With a bold evening of one-act plays, Penumbra is showcasing two impressive, unsettling works by African American playwrights. Both Dutchman and The Owl Answers were revolutionary ventures written in the 1960s to push against a harsh political and social environment. Both plays are tough to stage, act, and direct by nature, and there are underlying complications in making each show accessible. At Penumbra, they’re given new life—and what follows feels like an almost transcendental journey into the world of ghosts. The main characters in each embark on dangerous journeys to find their identities in a complicated and racially fraught world, but the plays succeed to differing degrees.
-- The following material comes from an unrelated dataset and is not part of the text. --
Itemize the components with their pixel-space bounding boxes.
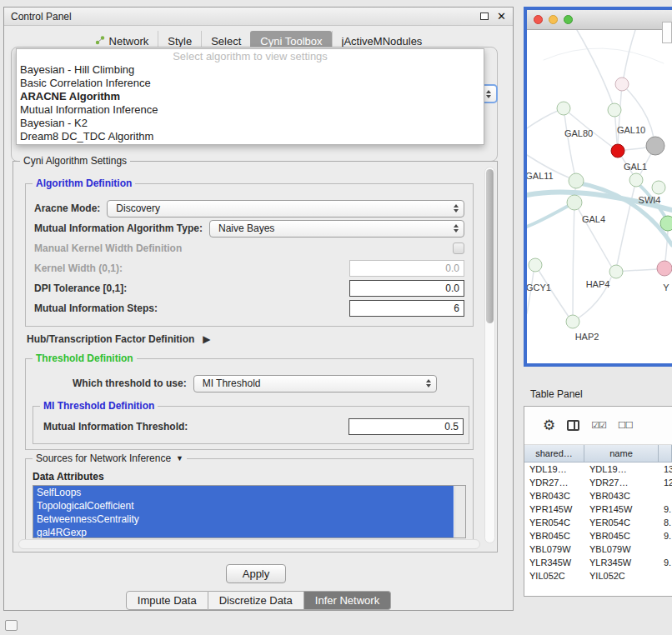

There’s a lot of spectacle and shock—from the first time Lula screams a racial slur in Amiri Bakara’s Dutchman to the off-putting masked figures whispering “bastard” in Adrienne Kennedy’s The Owl Answers. The former play concerns Clay Williams (Nathan Barlow), an African American man who finds himself in the company of the strange but alluring Lula (Kate Guentzel); Amiri Bakara wrote the play as a response to structural racism and power dynamics. The Owl Answers, by Adrienne Kennedy, is surreal, almost hallucinatory, and focuses on the character of She (Austene Van), a woman trying to find her identity and voice as the child of the “richest white man in town” and his African-American cook. Scenic designer Maruti Evans ably employs the same basic set for each one-act: a dark, rusted subway car. The loud sound of doors opening and closing emphasizes the eerie world the audience has been thrust into.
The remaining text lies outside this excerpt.